Tamam, tamam panik yok.
İstediğim şeyler kırılıp dökülmüyor. Kem gözlü şevket değilim merak etmeyin.
Benimde hayatımda keşke benim olsa dediklerim oldu tabi.
Orta ve Lisede ders çalışmayı seven bir öğrenci değildim, kazayla takdir teşekkür almışlığım oldu.
Fakat okulun en gözde öğrencisiydim.
Bir kitabı, romanı bir gecede okuduğum oluyordu. Sonrasında ne olmuş derken kitap bitiyordu. Şu an birçok üniversite öğrencisinin elinde gördüğüm dünya klasiklerini ortaöğretimdeyken okumuştum. Hiç de ağır gelmemişti.
Tabi okumak akabinde güzel yazmayı getiriyor.
O yıllarda kompozisyon yarışmalarında Türkiye'de Birinciliklerim çok olmuştu. Tesadüfen aldığım yerel gazetede yazılarımı görmek haz veriyordu.
İkinci olduğum zaman üzülür, hatalarımı tekrar gözden geçirirdim.
Uzunca bir aradan sonra, makalelerimde o dönemki performansımı yakalayamasam da, Yazmayı hala çok seviyorum.
Okul müdürümüz, okulu şiir ve kompozisyon dalında temsil ettiğim için, kış kıyamet demeden herkesi dışarda bekletir, kürsüye beni çağırır överdi. Öğrencilerin homurdanışları, nefret dolu bakışları, niye yazdınsa bu kış kıyamette bekletiyorsun bizi der gibiydi.
Bir öğrenci üşüyoruz içeri girelim demesi üzerine;
Okul müdürümüz,
Atalarımızın kışta kıyamette bizleri düşmanlara karşı nasıl savunduğuyla ilgili, bütün savaşları anlatması, bir daha diğer öğrencilere aynı hatayı yaptırmadı.

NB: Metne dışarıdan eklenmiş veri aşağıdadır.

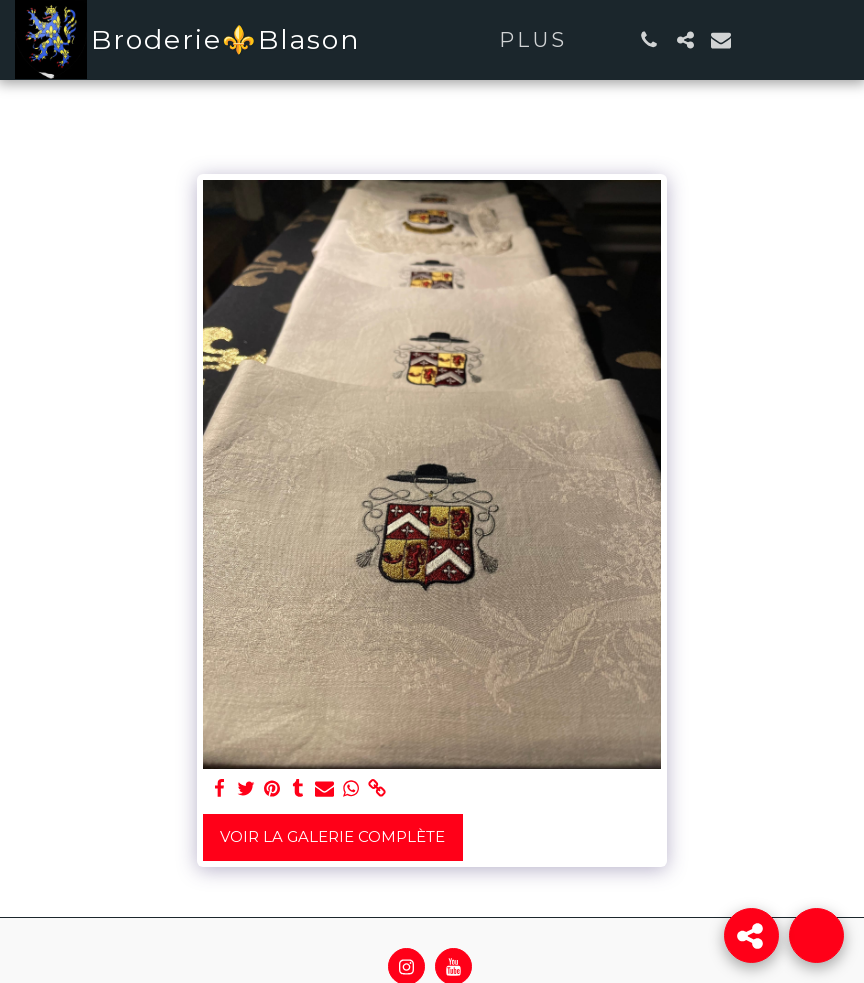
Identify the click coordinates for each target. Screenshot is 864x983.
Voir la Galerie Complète (332, 836)
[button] (649, 40)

Bir gün okul müdürüm haydi gidiyoruz Nurhan dedi
Nereye diye sordum.
Kütüphaneye dedi. Kütüphane haftasında zaten kompozisyonda birinci olmuştum. Bu neyin nesi diye aklımdan geçirerek müdürümüzün peşinden gittim..
Kütüphane kalabalıktı. Protokol falan vardı. Masanın üzerinde ise birçok ödül,
Hem müdürümüzün ismi hem de benim ismim okundu, kürsüye çıktık.
Konuşmacı, İşte dedi, kütüphanemizden en çok kitap okuyan kitap kurdu, okullar arası birincisi. Çok şaşırmıştım, okuduğum kitap sayısını hatırlamıyorum ama hediyemi çok iyi hatırlıyorum, kalem ve Necip Fazıl Kısakürek'in kitabıydı, eve geldiğimde, kaldırımlar şiirini gür sesle defalarca okumuştum. Kütüphaneme bir kitap daha eklenmişti.
Ama hala istediğim ve keşke benim olsa dediğim kütüphanem yoktu.
Keşke benim olsa dediğim kütüphane;
Kız kardeşimle beni dışardan ve spor yapmaktan koparan, televizyon karşısına getiren tek diziydi El cuerpo del deseo Salvador serinza
Tablo'nun arkasında gizli bir kapı, kapının arkasında gizemli kütüphane ve piyano, o dönemde Keşke benim olsa dediğim en büyük hayalimdi.
Hayal meyal hatırlasam da dizinin konusu, öldükten sonra aşkı için, başka bir bedende tekrar hayata dönen, ikilem yaşayan, hem intikam almak isteyip, hem de seven bir adamın öyküsüydü.
***
'Dünün hayalleri bugünün gerçekleridir. Bu günün gerçekleri yarının hakikatleridir.' Keşke benim olsa demekten korkmayın. Salvador serinza gibi, gizemli bir kapının arkasından giremesem de, kütüphanem var. Bir gün gizemli kütüphanemde olacak.